**PROVIDED DATA:**
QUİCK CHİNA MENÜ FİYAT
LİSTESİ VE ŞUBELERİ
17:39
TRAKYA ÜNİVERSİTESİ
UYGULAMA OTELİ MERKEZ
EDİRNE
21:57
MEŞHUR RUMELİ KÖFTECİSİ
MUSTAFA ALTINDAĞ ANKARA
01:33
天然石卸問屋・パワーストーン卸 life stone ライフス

* * *

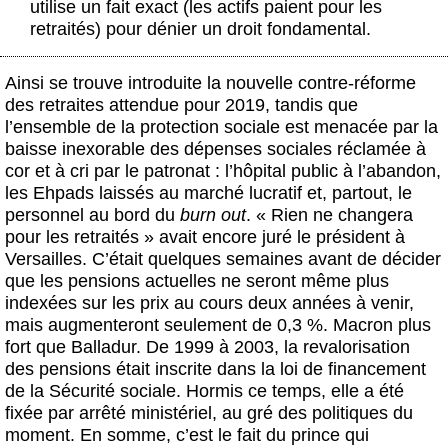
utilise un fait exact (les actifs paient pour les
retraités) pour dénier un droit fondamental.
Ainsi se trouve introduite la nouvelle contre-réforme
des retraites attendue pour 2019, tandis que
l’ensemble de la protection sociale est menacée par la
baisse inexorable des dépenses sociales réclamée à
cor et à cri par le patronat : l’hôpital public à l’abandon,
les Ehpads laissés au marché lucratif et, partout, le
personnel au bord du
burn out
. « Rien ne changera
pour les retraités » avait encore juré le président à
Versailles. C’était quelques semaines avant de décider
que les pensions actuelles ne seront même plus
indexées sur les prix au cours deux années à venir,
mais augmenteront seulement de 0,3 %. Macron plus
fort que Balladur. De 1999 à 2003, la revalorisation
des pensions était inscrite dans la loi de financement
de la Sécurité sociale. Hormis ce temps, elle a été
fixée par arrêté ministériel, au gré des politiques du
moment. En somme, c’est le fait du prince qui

**PROBLEM TO SOLVE:** The line above containing "cor et à cri", the line containing "moment. En somme, c’est le fait du prince qui", and every line between them are to be transcribed exactly; no other line is wanted.

**EXPECTED ANSWER:**
cor et à cri par le patronat : l’hôpital public à l’abandon,
les Ehpads laissés au marché lucratif et, partout, le
personnel au bord du
burn out
. « Rien ne changera
pour les retraités » avait encore juré le président à
Versailles. C’était quelques semaines avant de décider
que les pensions actuelles ne seront même plus
indexées sur les prix au cours deux années à venir,
mais augmenteront seulement de 0,3 %. Macron plus
fort que Balladur. De 1999 à 2003, la revalorisation
des pensions était inscrite dans la loi de financement
de la Sécurité sociale. Hormis ce temps, elle a été
fixée par arrêté ministériel, au gré des politiques du
moment. En somme, c’est le fait du prince qui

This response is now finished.